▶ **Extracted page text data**
• • •

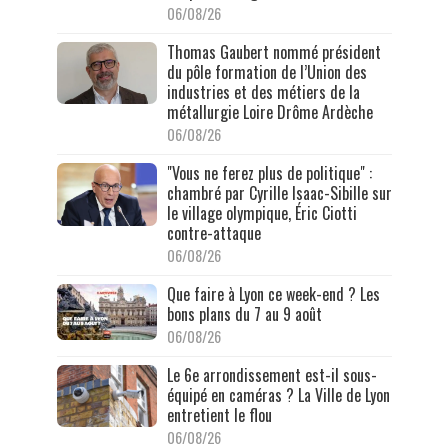
06/08/26
Thomas Gaubert nommé président
du pôle formation de l’Union des
industries et des métiers de la
métallurgie Loire Drôme Ardèche
06/08/26
"Vous ne ferez plus de politique" :
chambré par Cyrille Isaac-Sibille sur
le village olympique, Éric Ciotti
contre-attaque
06/08/26
Que faire à Lyon ce week-end ? Les
bons plans du 7 au 9 août
06/08/26
Le 6e arrondissement est-il sous-
équipé en caméras ? La Ville de Lyon
entretient le flou
06/08/26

• • •

▶ **Task instructions**
Hand back the records above exactly as they are, pictures excluded.

▶ **Reply**
06/08/26
Thomas Gaubert nommé président
du pôle formation de l’Union des
industries et des métiers de la
métallurgie Loire Drôme Ardèche
06/08/26
"Vous ne ferez plus de politique" :
chambré par Cyrille Isaac-Sibille sur
le village olympique, Éric Ciotti
contre-attaque
06/08/26
Que faire à Lyon ce week-end ? Les
bons plans du 7 au 9 août
06/08/26
Le 6e arrondissement est-il sous-
équipé en caméras ? La Ville de Lyon
entretient le flou
06/08/26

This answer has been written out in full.